Hello from the concrete jungle of New York City, my name is Adam. In the fall of 2013 I went to the Gunks with the Adaptive Climbing Group (my home climbing group here in New York). Our van for the weekend was driven by Timmy O’Neill, whom I had never heard of. He seemed like a nice guy so we bonded over Led Zeppelin in the van, and he introduced me to Paradox Sports. Now that I know him better, I like to think that he saw something in my nascent climbing ability. That and our shared desire to belt out Led Zepplin tunes.
I have Ataxia. Ataxia is a rare, not very well understood, progressive, neuromuscular disease. Essentially Ataxia is a description for a group of symptoms that make sure that commands from my brain don’t always travel in a timely fashion to where they are expected. This can be life threatening – like when a homicidal NYC cabbie is bearing down on me or funny like when I try to balance. It’s unpredictable.
But saying that is to focus too much on my disability. To paraphrase the words of Malcolm Daly (co-founder of Paradox Sports), “We don’t care what you can’t do but what you can”. What I can do is climb. I may not be the best climber, but I am persistent and I do have fun. That’s why I go to Paradox Sports events. I get to work on the sport I love and I get to hang out with some of the best people I have ever met. Climbing has brought me all over the country and the world. Wherever I go I’m likely to run into at least one, and probably a few Paradox Sports people.

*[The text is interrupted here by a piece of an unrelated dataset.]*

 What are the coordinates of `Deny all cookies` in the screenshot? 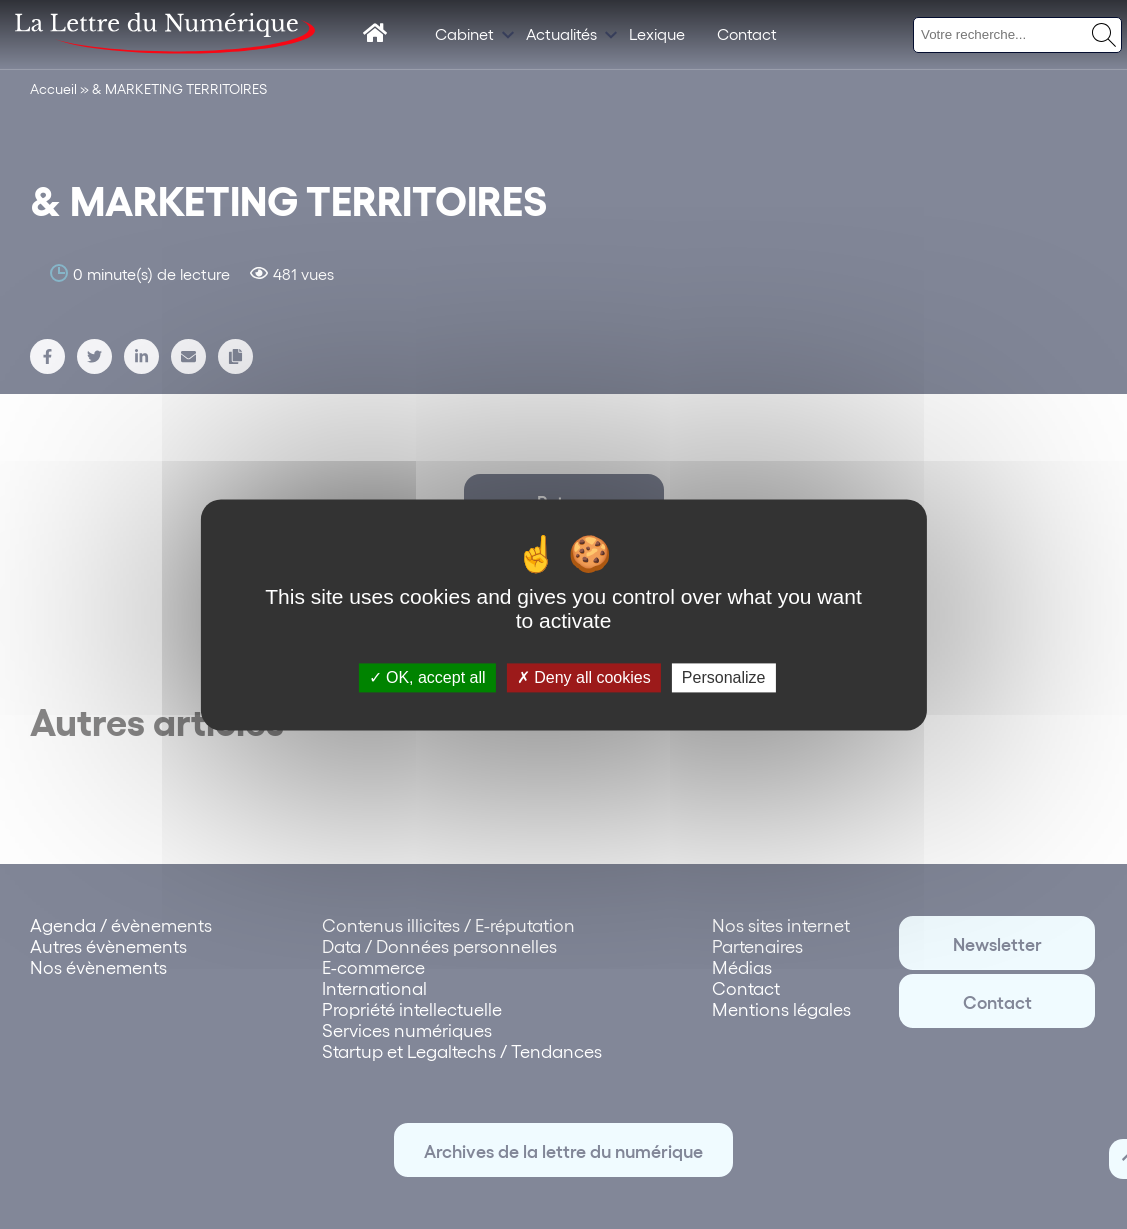 It's located at (584, 677).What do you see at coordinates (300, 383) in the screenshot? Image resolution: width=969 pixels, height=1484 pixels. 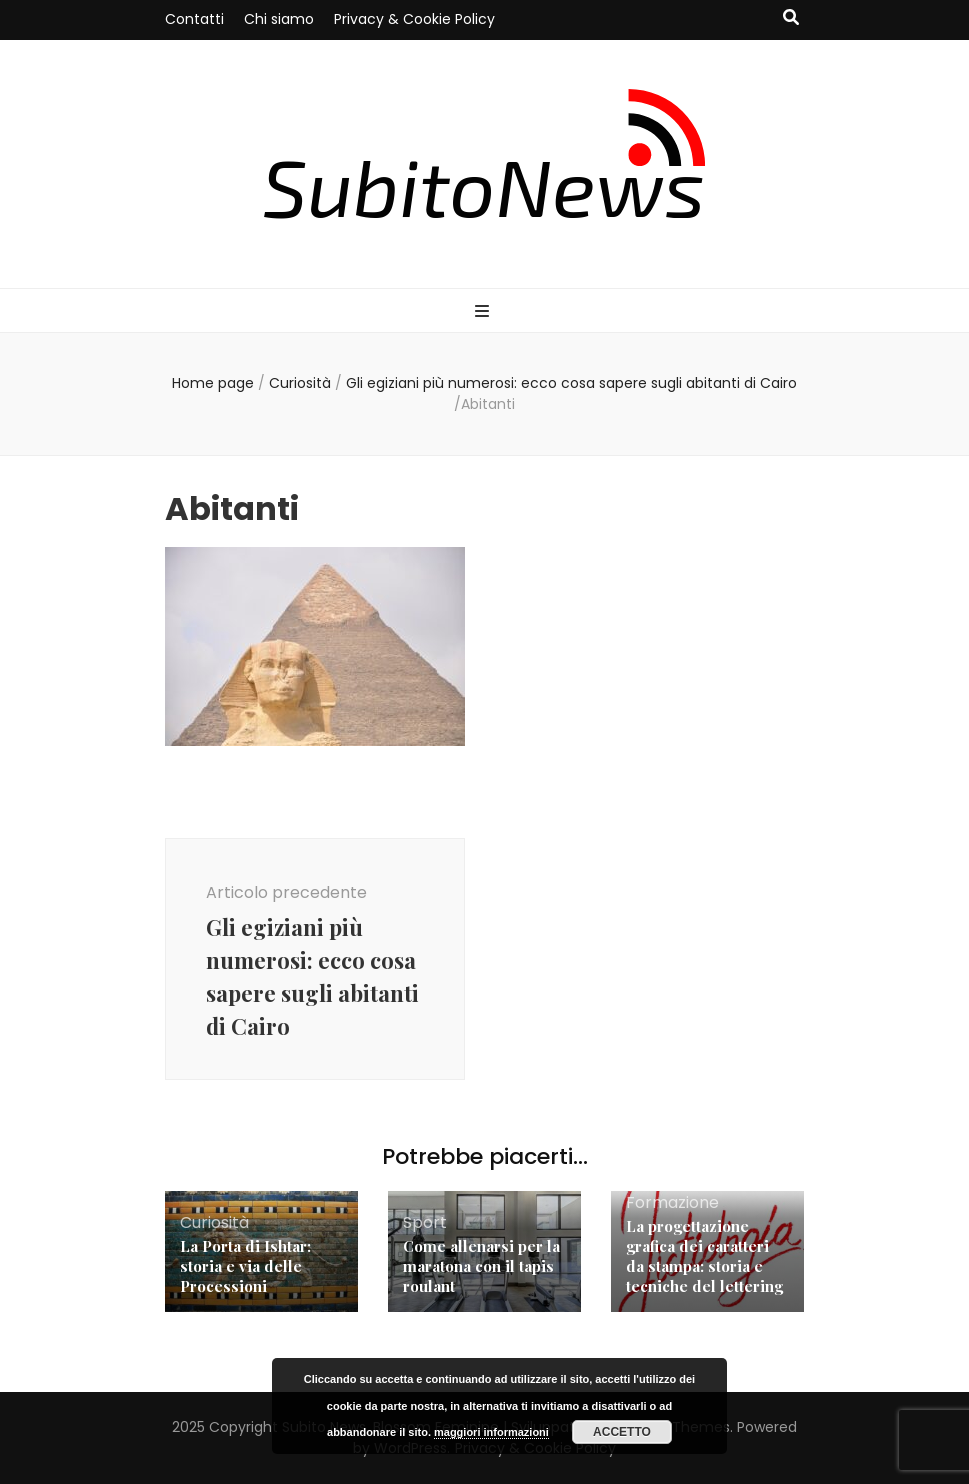 I see `Curiosità` at bounding box center [300, 383].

The best part of being involved with Paradox Sports for as long as I have, is that I have been part of the beginnings of competitive paraclimbing in America. Competitive “adaptive” climbing began in America (without me) in 2012, at City Rock in Colorado Springs, Colorado. The next year I went to Vail Colorado for the 2013 GoPro Mountain Games. They had an adaptive bouldering category which they called a citizen’s comp. The citizens included representatives from the big three adaptive groups in the country; the Adaptive Climbing Group (Brooklyn Boulders, NY), Catalyst Sports (Stone Summit, GA) and Paradox Sports (Colorado and the west).
Although I looked good, I lost. In the words of a fellow competitor I was very depressed for like a minute… then I was hooked. The next competition was a bouldering comp in Colorado again at City Rock, I took second in my classification.

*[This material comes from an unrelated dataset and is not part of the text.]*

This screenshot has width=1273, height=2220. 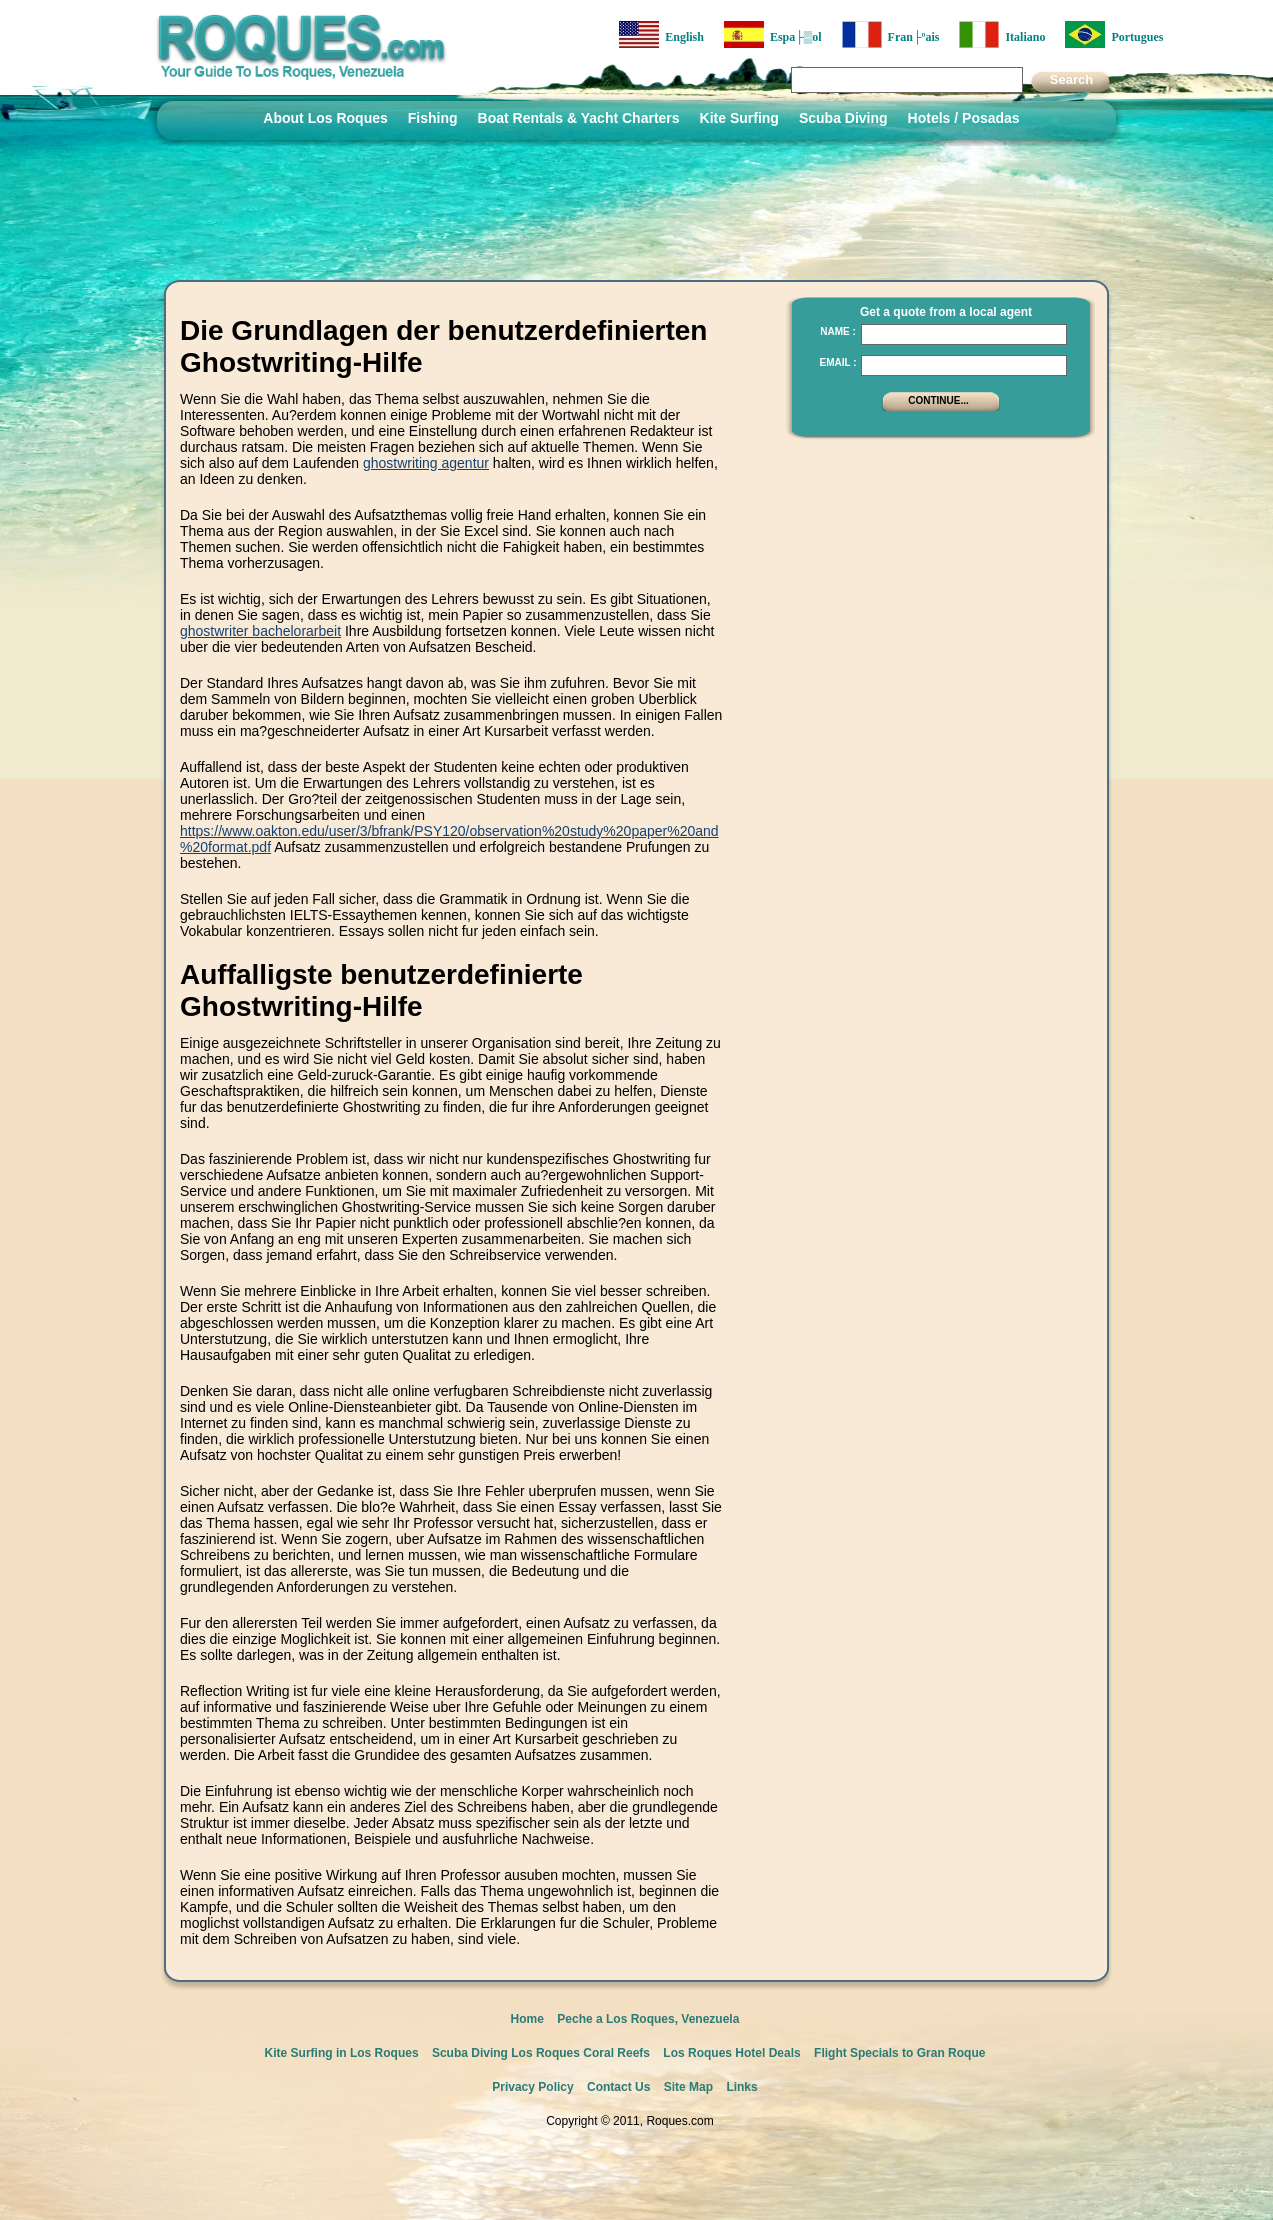 I want to click on English, so click(x=661, y=34).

From the very beginning competitions were run using the International Federation of Sport Climbers (IFSC) classification system. There were upper extremity amputees, lower extremity amputees, blind (visually impaired), seated climbers (people in wheelchairs with no use of their legs) and finally neurological and physical disabilities (my category, now called “range of power”). This was important for our international classification, but in the beginning mainly meant that I wouldn’t be competing against Maureen Beck or Ronnie Dickson. This was good mainly because they were and still are better climbers than me.
I won third at the first annual adaptive route climbing competition at Stone Summit in Atlanta, GA. This qualified me to go to the world championships in Spain. World’s was incredible. By 2014 I had only been climbing 2 years. I was 43 years old and yet I was in Spain, at a world class climbing venue with many of my climbing idols (awards were given by Adam Ondra and Kim Jain). Also, when I got there they gave us all a laminated ID card that said we were ATHLETES. While the thought that I was an athlete and that I was hanging around with these athletes sunk in; I watched some great climbing, learned the wonders of the isolation area, drank a lot of really good wine and had a near death experience trying a sport climb. Then I went home.

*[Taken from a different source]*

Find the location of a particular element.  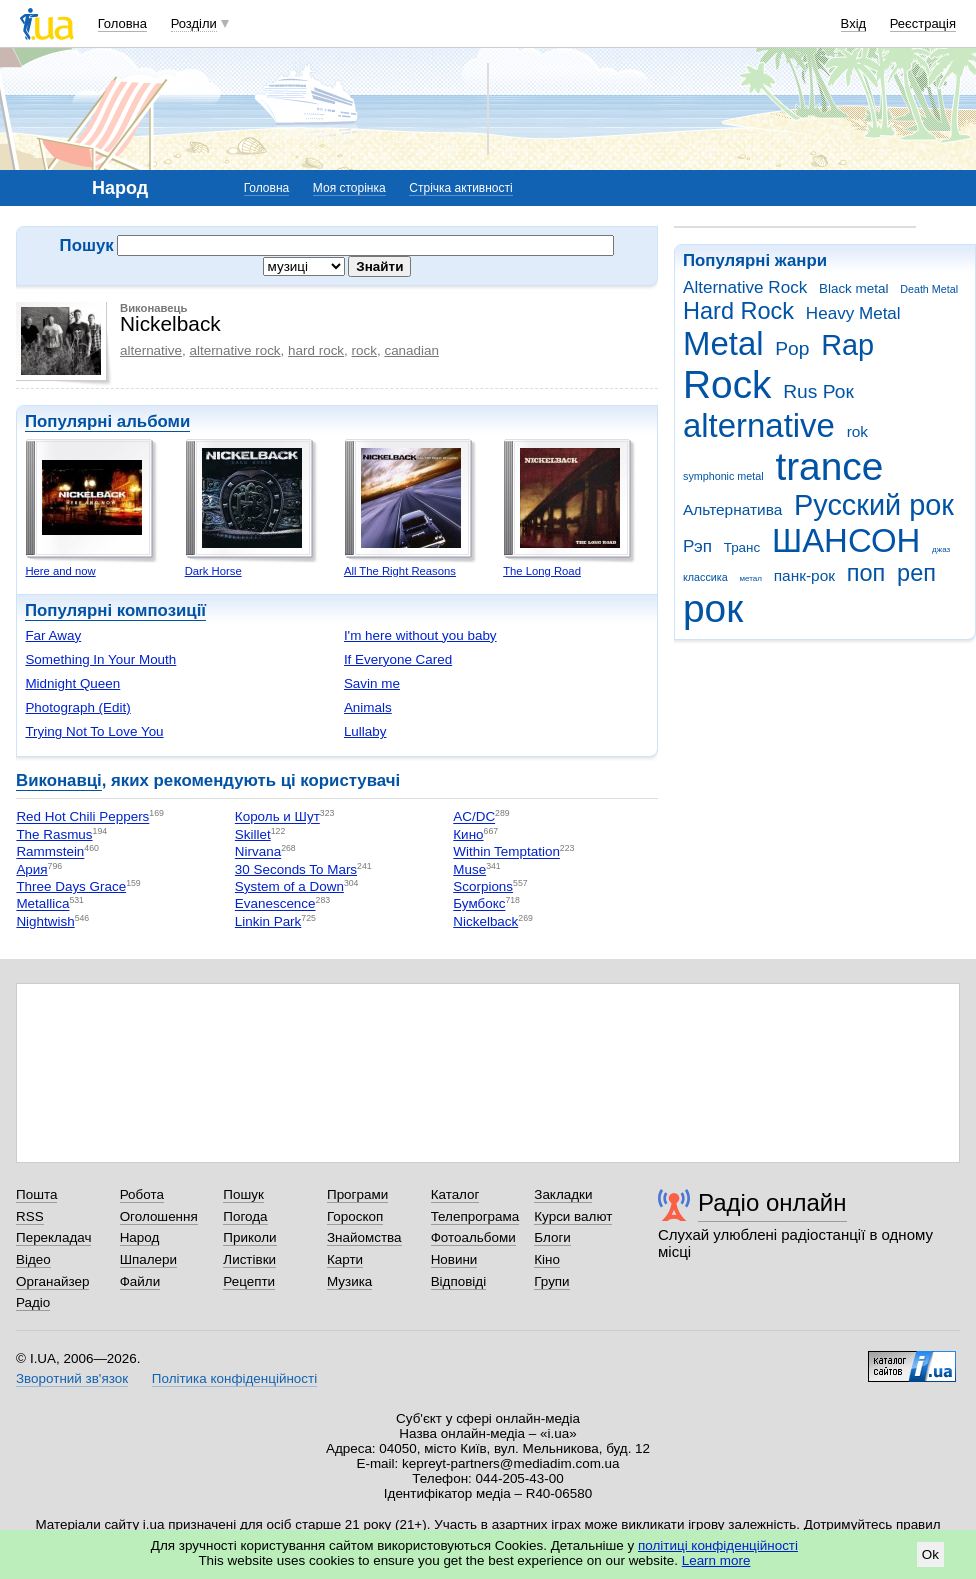

Групи is located at coordinates (551, 1281).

Before Spain I had known that what I was doing was athletic, but it was just a fun hobby which, in my mind, was not something an athlete would do. Now I had proof that an athlete would do this and that I was that athlete. It made me feel that what I was doing was not only a lot of fun for me but important to people other than me.
Back in the US paraclimbing was advancing as a sport. Although our contests still didn’t have much of a crowd we did have competitors. When we started in 2012 we fielded less than ten athletes, in 2013 we had less than twenty, in 2014 we had maybe thirty. From there we took off: 40… 80… In 2020, before the intervention of the coronavirus, shelter in place orders and the postponement of all sporting events, we were expecting a hundred or more. The event will be rescheduled and will consist of two days, qualifications and finals for all categories.
Competitive adaptive climbing in the US has only been around for eight years but in that time the competition has become better and better. At the first Nationals in Georgia we had 4 neurological competitors. Of the three medalists, we managed to win either gold, silver or bronze for the next three years.
That record still stands and it still is an accomplishment to be proud of but it is not something that would happen today. As adaptive climbing has gotten bigger over the years the level of competition has increased. Pro-climbers complain (good-naturedly) that the new crop of climbers can warm up on their projects. For years adaptive climbing has been different. The very nature of adaptive climbing says that we are dealing with our own, often significant issues but it doesn’t mean that we can’t be excellent climbers too. People seem to be beginning to realize that.